Um tratamento inovador do cancro do pâncreas, segunda neoplasia maligna mais frequente do tubo digestivo e que provoca a morte a 99% dos doentes, vai ser apresentado em Évora, nos Encontros da Primavera de Oncologia, que arrancaram esta quinta-feira.

A iniciativa, na 10.ª edição, é organizada pelo Serviço de Oncologia do Hospital do Espírito Santo de Évora (HESE) e decorre até sábado, reunindo perto de mil profissionais de Saúde.

No último dia, um dos temas em destaque é o cancro do pâncreas, sendo apresentado um novo tratamento para o carcinoma, aprovado em janeiro pela Autoridade Europeia do Medicamento (EMA).
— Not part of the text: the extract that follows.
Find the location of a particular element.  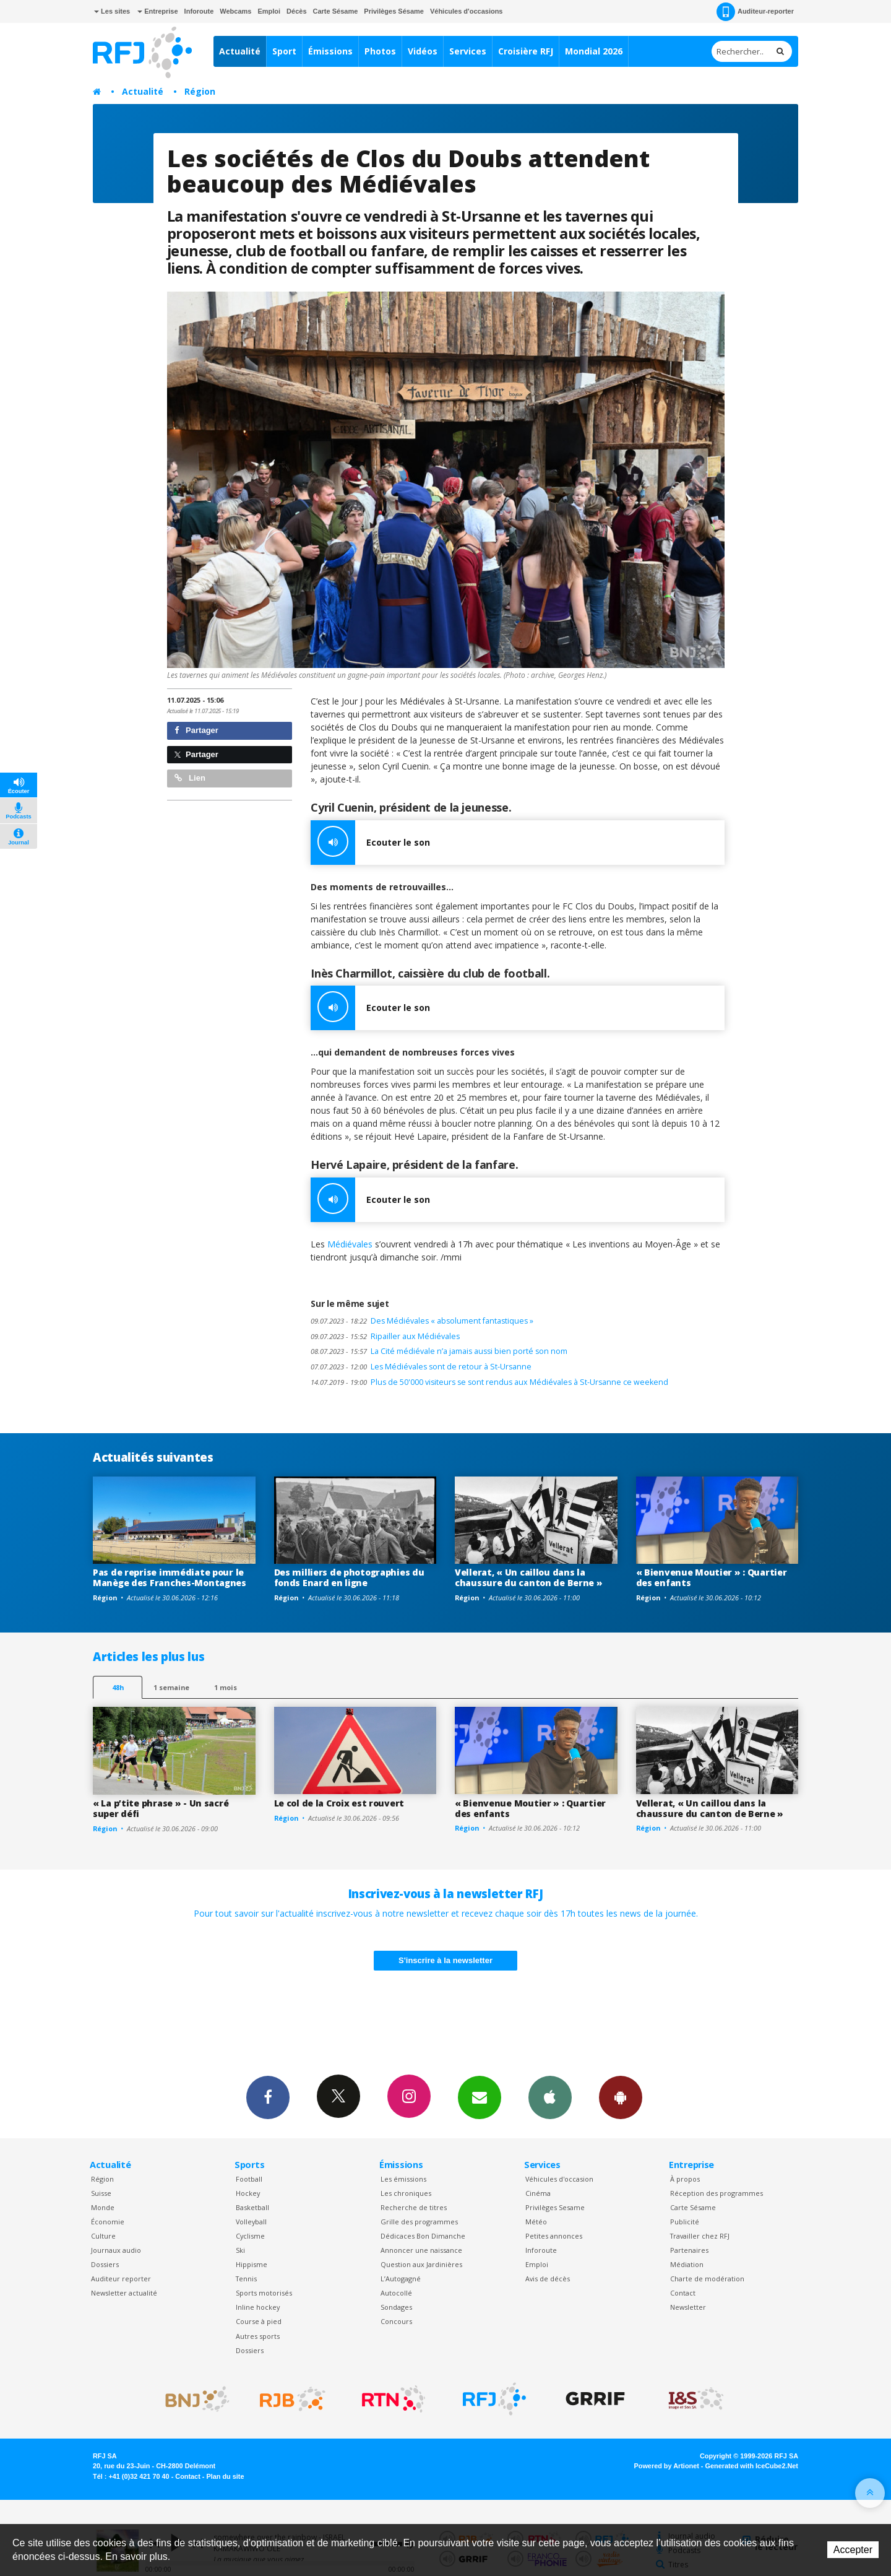 Les sites [button] is located at coordinates (112, 11).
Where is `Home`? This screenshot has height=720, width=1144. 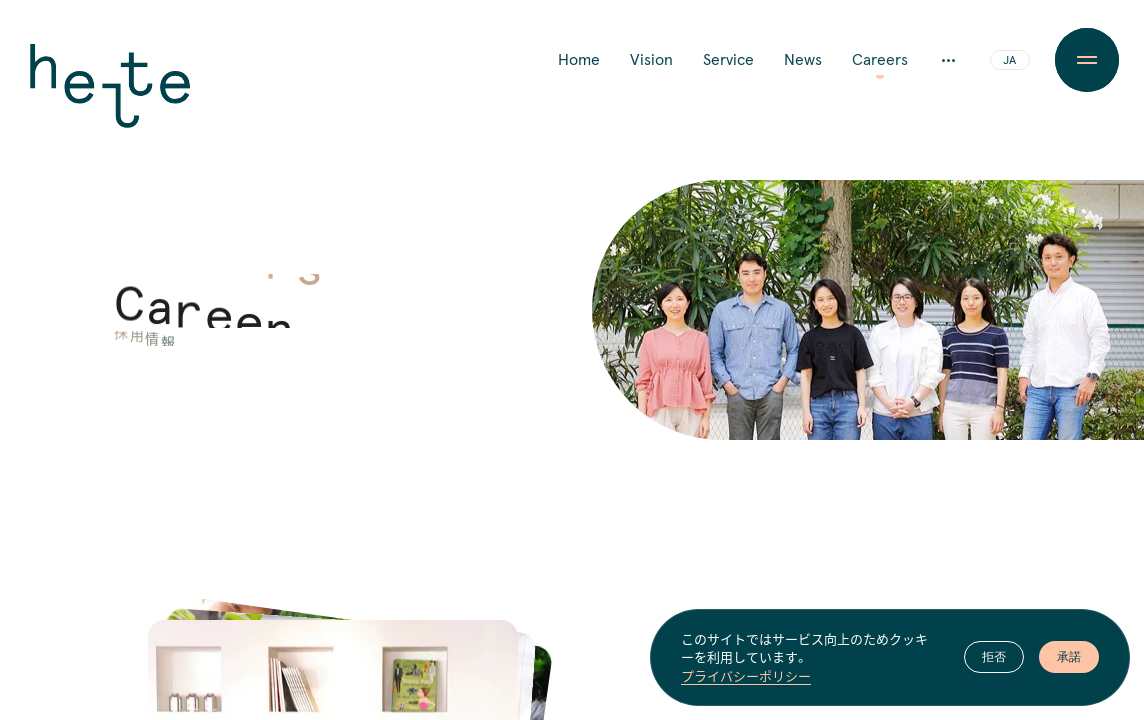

Trata-se da primeira terapêutica, em sete anos, a ser aprovada para este tipo de cancro e demonstrou, através de estudos clínicos, aumentar a sobrevida do doente através da redução global de 28% no risco de morte.

O tratamento conta com um mecanismo de ação inovador dirigido às células do tumor no pâncreas que otimiza a atuação do fármaco, melhorando o acesso do medicamento às células do tumor.

O cancro do pâncreas é a 5.ª causa mais comum de mortes por cancro no mundo e é assintomático nos estádios iniciais, progredindo de forma muito rápida.

Das pessoas diagnosticadas, 99% acaba por morrer, sendo de apenas três a seis meses a sobrevivência média das pessoas com doença inoperável ou com metástases.

Ana Castro, médica oncologista do Hospital Beatriz Ângelo, em Loures, afirmou hoje à agência Lusa que o novo tratamento tem várias mais-valias e está já a ser utilizado em Portugal.

«Ao ser aprovado pela EMA, é aprovado pelo INFARMED em termos de fármaco. Já é utilizado, mas o reembolso, ou seja, o financiamento do fármaco pelo Estado, ainda carece de uma avaliação fármaco-económica», disse.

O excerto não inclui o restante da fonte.